10. A digital blanker for scanned displays of a CRT comprising:

an X-axis deflection input;

a Y-axis deflection input;

a video input;

a clock input;

deflection means connected to said X-axis deflection input and said Y-axis deflection input, said deflection means comprising horizontal and vertical deflection amplifiers;

first shift register means connected to said video input and said clock input for coordinating the timing of said video input;

electronic circuitry means connected to said X-axis deflection input, said Y-axis deflection input and said clock input for digitizing said X-axis deflection input and said Y-axis deflection input to obtain a digitized position of a scanned CRT beam;

storage means for recording a predefined area of the scanned display where blanking is required;

blanking select latch means for determining which pattern has been selected;

first gate means coupled to said storage means and said blanking select latch means for ANDing an output of said storage means with an output of said blanking select means;

second gate means coupled to said first gate means for ORing together outputs of said first gate means;

flip flop means coupled to said second gate means and said clock input for coordinating timing of an output of said second gate means;

third gate means coupled to said flip flop means and said first shift register means for ORing together an output of said flip flop means with an output of said first shift register means;

video shift register means connected to an output of said third gate means and said clock input for coordinating timing of video blanking signal; and,

video amplifier means connected between said video shift register means and said CRT for amplifying the video blanking signal, said amplified video blanking signal controls blanking of video on said CRT.

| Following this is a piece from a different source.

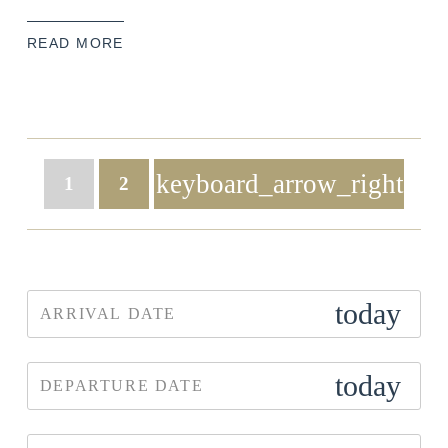
READ MORE
keyboard_arrow_right
1
2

11. A digital blanker for scanned displays as defined in claim 10 further comprising:

a CRT which receives an amplified X-axis deflection signal, an amplified Y-axis deflection signal and an amplified video blanking signal and provides a composite visual display frame in accordance therewith.

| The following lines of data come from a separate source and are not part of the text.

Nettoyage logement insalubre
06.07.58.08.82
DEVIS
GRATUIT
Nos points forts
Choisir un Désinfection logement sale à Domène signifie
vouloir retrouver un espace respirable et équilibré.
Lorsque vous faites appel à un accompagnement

12. A digital blanker for scanned displays as defined in claim 10 wherein said electronic circuitry means comprises:

level shift and attenuation means which are connected to analog to digital converter circuitry means.

13. A digital blanker for scanned displays as defined in claim 12 wherein said storage means comprises:

erasable programmable read only memory, said storage means connected to the output of said analog to digital converter circuitry means.

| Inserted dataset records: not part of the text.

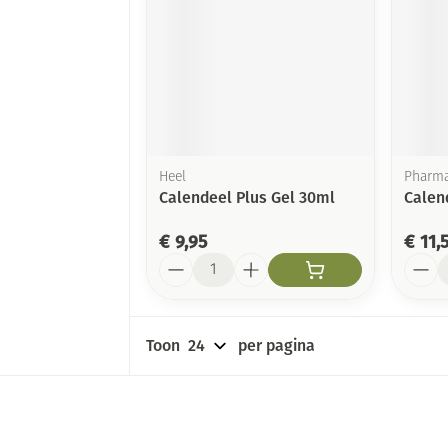
Heel
Pharma
Calendeel Plus Gel 30ml
Calen
€ 9,95
€ 11,
Aantal
Aanta
Toon
per pagina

14. A digital blanker for scanned displays as defined in claim 12 wherein said analog to digital converter circuitry means comprises:

flash analog to digital converters.

15. A digital blanker for scanned displays as defined in claim 10 wherein said horizontal and vertical deflection amplifiers each have longer propagation delays than said video amplifier means.

16. A digital blanker for scanned displays as defined in claim 10 wherein said electronic circuitry means connected to said X-axis deflection input and said Y-axis deflection input converts both the X-axis deflection input and the Y-axis deflection input into digital numbers which represent an address of a beam on said CRT.

17. A method of digitally blanking a scanned display of a CRT comprising:

digitizing a position of a scanned CRT beam;

recording a predefined area of the scanned display where blanking is required;

comparing the digitized position of the scanned CRT beam with the predefined area where blanking is required; and,

applying comparison results to said CRT to blank said predefined area of said CRT.